Richard Clarke elected as Church of Ireland primate

[Church of Ireland] The Most Rev. Richard Clarke, bishop of Meath and Kildare, has been elected archbishop of Armagh and Primate of All Ireland by the House of Bishops of the Church of Ireland, following the retirement of Archbishop Alan Harper on Sept. 30.

Making the announcement in St. Anne’s Cathedral, Belfast, Clarke said: “I would like first to express my sincere gratitude for the huge trust that my fellow-bishops have placed in me by appointing me to the Archbishopric of Armagh. I truly feel neither worthy of the heritage into which I am to enter nor adequate for the tasks that lie ahead. The God of Christian belief is, however, a God of grace rather than a god who looks for human self-sufficiency. All I can pledge is that I will give this task the very best of which I am capable, and the prayer of all of us must be that God in his grace will enable some good to come from this.”

He continued, “I know that my friends of Meath and Kildare will not need convincing that I will be deeply saddened to leave them after sixteen years of happiness and fulfillment among them, but I know also that I will remain in their prayers and retain their love and friendship. I thank them for all the generosity, kindness and support that they have given to me and to my family over those years.

“I look forward to fresh challenges and joys, along with new friendships and discoveries, in the phase of ministry in the Gospel that now lies ahead, both in the Diocese of Armagh and within the wider fellowship of the Church of Ireland and beyond. Please pray for the Church of Ireland and for me in these weeks ahead as I prepare to take up this new responsibility.”

The House of Bishops also decided that his election would take effect from Dec. 15, 2012 which will be the date of the bishop’s translation and enthronement in St. Patrick’s Cathedral, Armagh. In the meantime, the Venerable Raymond Hoey, archdeacon of Armagh, will carry the diocesan responsibilities for the Diocese of Armagh. The provincial responsibilities are carried by the archbishop of Dublin, the Most Rev. Michael Jackson, until this date.

A former dean of residence in Trinity College Dublin, rector of Bandon in west Cork, and dean of St. Finbarre’s Cathedral Cork, Clarke has been bishop of Meath and Kildare since 1996. He lists his interests and hobbies as “reading, music (classical and early jazz), travel, attempting to keep fit, and sport – albeit now entirely as a spectator.”

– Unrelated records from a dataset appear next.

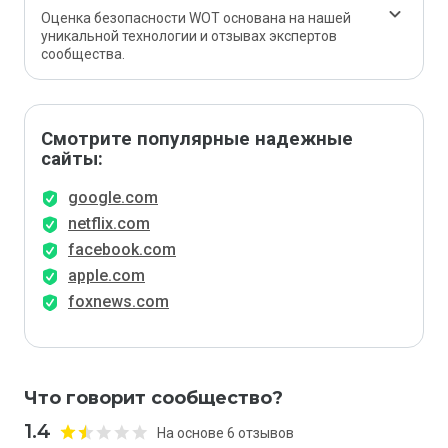
Оценка безопасности WOT основана на нашей
уникальной технологии и отзывах экспертов
сообщества.
Смотрите популярные надежные
сайты:
google.com
netflix.com
facebook.com
apple.com
foxnews.com
Что говорит сообщество?
1.4
На основе 6 отзывов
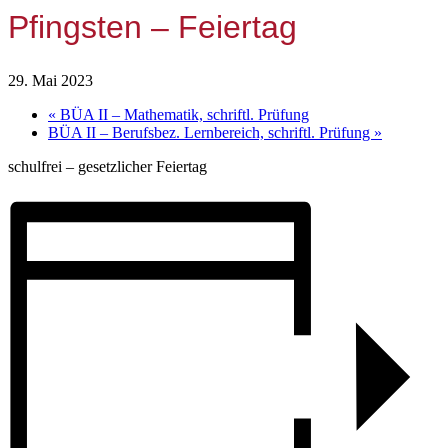
Pfingsten – Feiertag
29. Mai 2023
«
BÜA II – Mathematik, schriftl. Prüfung
BÜA II – Berufsbez. Lernbereich, schriftl. Prüfung
»
schulfrei – gesetzlicher Feiertag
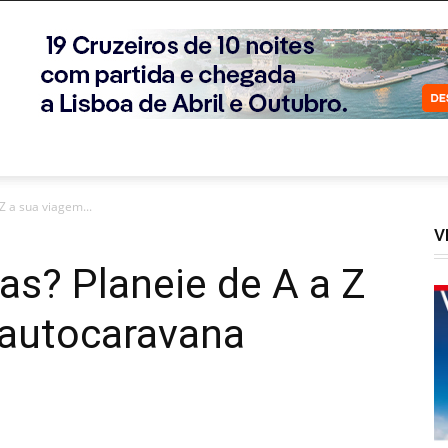
Z a sua viagem...
V
ias? Planeie de A a Z
 autocaravana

Born in Dublin in 1949, Clarke studied history and theology in Dublin and London Universities respectively, and holds a doctorate from the former. Although he retains research interests principally in the field of history, and has contributed to a number of journals in this area, he has in recent years become fascinated also by philosophical theology and the relationship between literature and theology, and his book in this field of interest, And Is It True?, was published by Dominican Publications in 2000. Since then he has written on aspects of social theology in relation to Ireland, including a number of articles and a further book, A Whisper of God, published by Columba Press in 2006. At present he is the president of the Irish Council of Churches and co-chair (with Roman Catholic Cardinal Séan Brady) of the Irish Inter-Church Meeting.

The archbishop-designate is 63 years old; his wife, Linda, died in 2009. He has two adult children and one grandson. Upon taking up his responsibilities as archbishop of Armagh, Clarke will be the 105th in the succession of abbots, bishops and archbishops of Armagh since St. Patrick.